En esta misma línea de pensamiento, es irrelevante lo que haga o deje de hacer López Obrador, o lo que diga y crea, por más estrambótico que pudiera ser. Los votantes que le están dado su apoyo, particularmente aquellos que no lo respaldaron antes y hoy lo ven como el vehículo para cobrarle las facturas al régimen –también una hipótesis de trabajo–, lo están oyendo, pero no lo están escuchando. Está el ejemplo del grupo de los millennials, que según una encuesta del portal Nación 321 de EL FINANCIERO, 51 por ciento votaría por él, muy por encima del segundo escogido, Ricardo Anaya, que tiene 29 por ciento de preferencia.
La paradoja, que apoya la hipótesis de que oyen a López Obrador pero no lo escuchan, es que es el candidato que está en las antípodas de ese grupo. La última encuesta global que realiza la empresa Deloitte en 30 países emergentes en ese segmento, difundida el año pasado, dice que los millennials, totalmente inmersos en la tecnología, no apoyan en general a los líderes que polarizan o que buscan una transformación radical en lugar de un cambio gradual. Tampoco son nacionalistas sino globales, y piensan que los negocios –que consideran el principal motor para su bienestar– son los que tienen el potencial para aliviar los mayores problemas de la sociedad. La visión de país de López Obrador es opuesta; generacionalmente es el más alejado de ellos, no es tecnológico, pretende una nación cerrada al mundo con un cambio en las relaciones diplomáticas y comerciales internacionales, y un modelo económico que, así como lo explica él, es más probable que conduzca a una crisis que a un desarrollo sostenido.
Lo que sucede con los millennials en el caso de López Obrador pasa con todos los grupos demográficos y socioculturales, en los que aventaja a sus rivales en casi todos los rubros. No importa lo que diga, es la bala de plata contra el régimen. Bajo esta categoría de análisis, lo que estamos viendo en la campaña presidencial es meramente un trámite, porque el enojo o la rabia de millones de mexicanos se va a expresar en las urnas sin reflexionar sobre quién está mejor preparado para gobernar, o quién tenga el mejor programa de gobierno. La discusión sobre los atributos, fortalezas y debilidades, entonces, pasa a un segundo término, porque un debate en ese campo es estéril.
Hoy en día parece que ese cambio de régimen es el destino manifiesto que reflejan las encuestas. Sin embargo, nada estará escrito hasta la noche del 1 de julio.
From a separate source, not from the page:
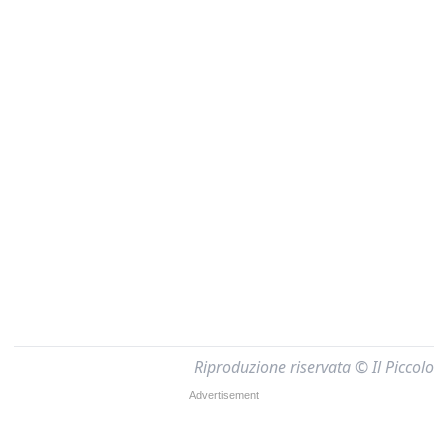
Riproduzione riservata © Il Piccolo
Muchas cosas pueden pasar, como que el etnocentrismo de López Obrador, que se ha venido expresando públicamente en las últimas semanas y que ha chocado en planteamientos con lo que explican sus asesores, lo lleve al extremo donde lo sonoro de sus dichos sea finalmente escuchado por todos, y que sus adversarios entiendan que la lucha no es contra él, en el fondo, sino contra un sistema que representan y que finalmente colmó a millones, dispuestos hoy a liquidarlos en las urnas.